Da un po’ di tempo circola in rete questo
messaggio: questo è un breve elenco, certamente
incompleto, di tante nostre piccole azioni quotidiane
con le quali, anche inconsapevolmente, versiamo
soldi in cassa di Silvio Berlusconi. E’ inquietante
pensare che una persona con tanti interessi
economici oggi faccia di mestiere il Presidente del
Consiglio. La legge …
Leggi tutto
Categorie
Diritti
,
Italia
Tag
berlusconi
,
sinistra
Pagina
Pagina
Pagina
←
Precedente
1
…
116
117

________

> _WHAT NEEDS TO BE DONE_
Every line above in which the word "questo" is present must be copied into the answer.

> _YOUR RESPONSE_
Da un po’ di tempo circola in rete questo
messaggio: questo è un breve elenco, certamente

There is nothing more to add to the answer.